Turboprop is an alternative learning method to backprop. It is very fast and requires no setting of Learning rate or momentum, and it can be used on Ward nets. For a few problems it works better and is worth trying.
Polynomial nets (GMDH) are very good for functions that can be described well with polynomials, like many engineering problems. They are also another very good way to find which inputs are most appropriate. They should be used whenever it is important to have an understandable formula to represent the model, but don't use the formula that is displayed on the Learning module screen for exact calculations; use the source code generator instead.

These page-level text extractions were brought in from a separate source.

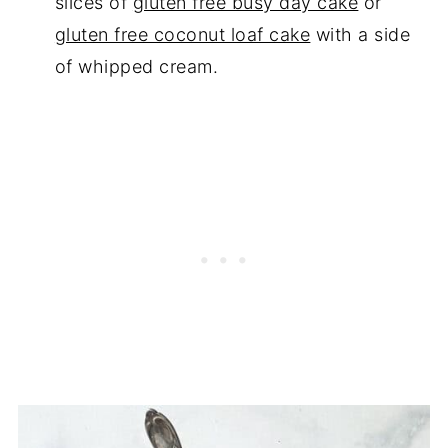
slices of
gluten free busy day cake
or
gluten free coconut loaf cake
with a side
of whipped cream.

The other backprop nets with jump connections and recurrent nets are not as powerful as the Ward nets, but they may be worth a try. But don't be misled by a single test. The initial starting point of a backprop net (as determined by initial random weight distribution) may have a bigger impact on how well the net does than the architecture! It is safest to try each net type with several random number seeds if you have the time, and average the results.
If you do decide to use a three layer net, then we suggest using the Gaussian activation function in the hidden layer. This is usually the most powerful three layer net.
For all backprop nets, including Ward nets and three layer nets, you may want to try using the linear activation function in the output slab if your output is not categories, i.e., it is a continuous value. If the net starts giving wild or huge errors when you do this, reduce the number of hidden neurons and possibly the learning rate. Use of the linear activation function in the output layer often gives better accuracy across the entire output range, and is very powerful when combined with a Gaussian in a hidden slab (which Ward nets have).